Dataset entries
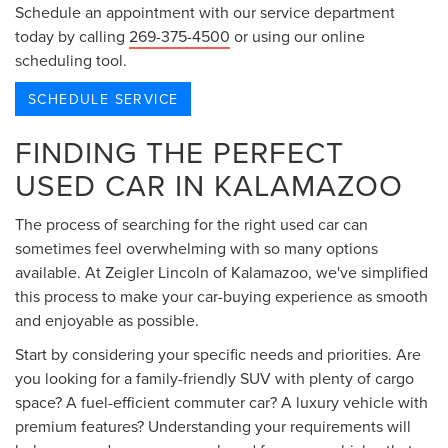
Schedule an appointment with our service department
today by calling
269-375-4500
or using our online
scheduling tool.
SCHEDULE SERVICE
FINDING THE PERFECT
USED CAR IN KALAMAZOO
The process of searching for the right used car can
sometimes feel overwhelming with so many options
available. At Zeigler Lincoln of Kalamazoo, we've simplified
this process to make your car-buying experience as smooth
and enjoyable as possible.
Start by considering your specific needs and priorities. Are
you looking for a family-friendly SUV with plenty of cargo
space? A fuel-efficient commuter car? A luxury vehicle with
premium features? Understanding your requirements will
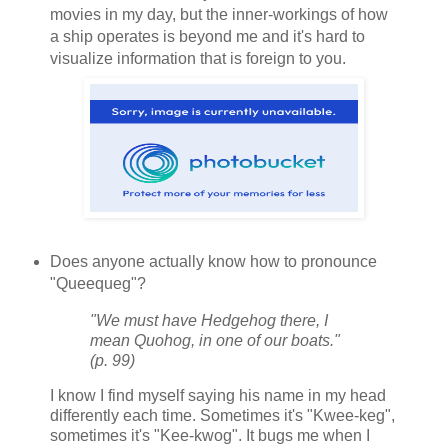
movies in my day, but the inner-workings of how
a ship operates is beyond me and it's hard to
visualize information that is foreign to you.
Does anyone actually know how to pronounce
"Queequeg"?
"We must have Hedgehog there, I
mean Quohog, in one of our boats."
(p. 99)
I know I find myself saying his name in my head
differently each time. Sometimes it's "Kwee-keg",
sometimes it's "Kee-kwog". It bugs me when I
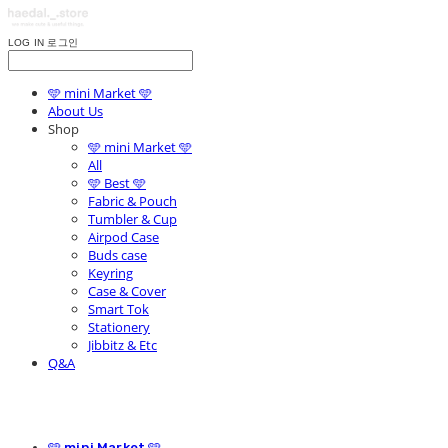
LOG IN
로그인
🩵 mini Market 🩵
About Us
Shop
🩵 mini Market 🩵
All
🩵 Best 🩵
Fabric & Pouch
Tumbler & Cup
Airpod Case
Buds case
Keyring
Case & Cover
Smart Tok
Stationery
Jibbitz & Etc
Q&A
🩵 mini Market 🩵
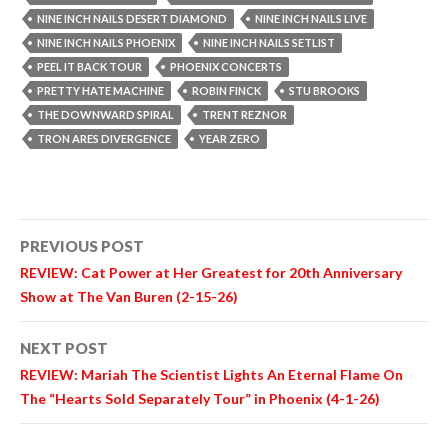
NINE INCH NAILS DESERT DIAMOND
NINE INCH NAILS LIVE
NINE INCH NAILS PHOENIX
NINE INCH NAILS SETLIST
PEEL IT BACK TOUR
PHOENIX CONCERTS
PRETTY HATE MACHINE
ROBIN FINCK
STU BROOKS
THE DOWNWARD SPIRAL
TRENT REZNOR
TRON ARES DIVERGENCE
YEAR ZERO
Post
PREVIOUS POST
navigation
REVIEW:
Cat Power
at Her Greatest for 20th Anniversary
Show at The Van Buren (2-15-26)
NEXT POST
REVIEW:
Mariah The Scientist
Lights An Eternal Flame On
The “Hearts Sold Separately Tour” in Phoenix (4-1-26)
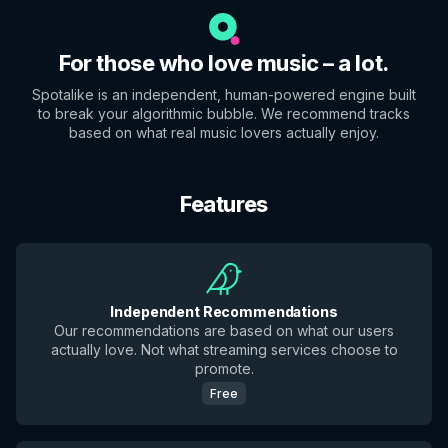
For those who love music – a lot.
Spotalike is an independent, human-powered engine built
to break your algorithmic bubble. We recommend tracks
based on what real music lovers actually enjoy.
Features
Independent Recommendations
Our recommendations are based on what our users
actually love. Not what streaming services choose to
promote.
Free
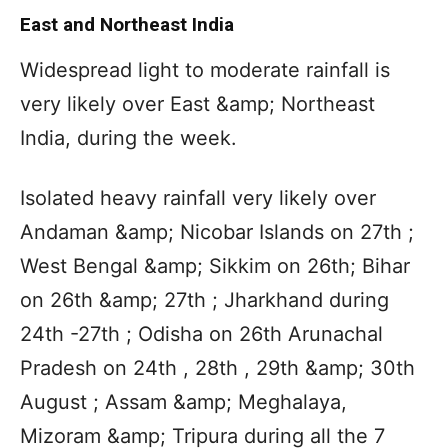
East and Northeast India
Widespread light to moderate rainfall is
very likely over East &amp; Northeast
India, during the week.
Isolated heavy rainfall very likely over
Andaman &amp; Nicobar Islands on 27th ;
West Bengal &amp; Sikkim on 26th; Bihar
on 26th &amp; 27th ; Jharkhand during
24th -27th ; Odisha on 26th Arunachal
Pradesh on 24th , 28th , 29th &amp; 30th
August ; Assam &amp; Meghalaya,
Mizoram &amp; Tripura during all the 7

THE TASK
Write out the lines from the line with "to break your" through the end of the records exactly; do not include pictures or any other lines.

RESPONSE
to break your algorithmic bubble. We recommend tracks
based on what real music lovers actually enjoy.
Features
Independent Recommendations
Our recommendations are based on what our users
actually love. Not what streaming services choose to
promote.
Free
East and Northeast India
Widespread light to moderate rainfall is
very likely over East &amp; Northeast
India, during the week.
Isolated heavy rainfall very likely over
Andaman &amp; Nicobar Islands on 27th ;
West Bengal &amp; Sikkim on 26th; Bihar
on 26th &amp; 27th ; Jharkhand during
24th -27th ; Odisha on 26th Arunachal
Pradesh on 24th , 28th , 29th &amp; 30th
August ; Assam &amp; Meghalaya,
Mizoram &amp; Tripura during all the 7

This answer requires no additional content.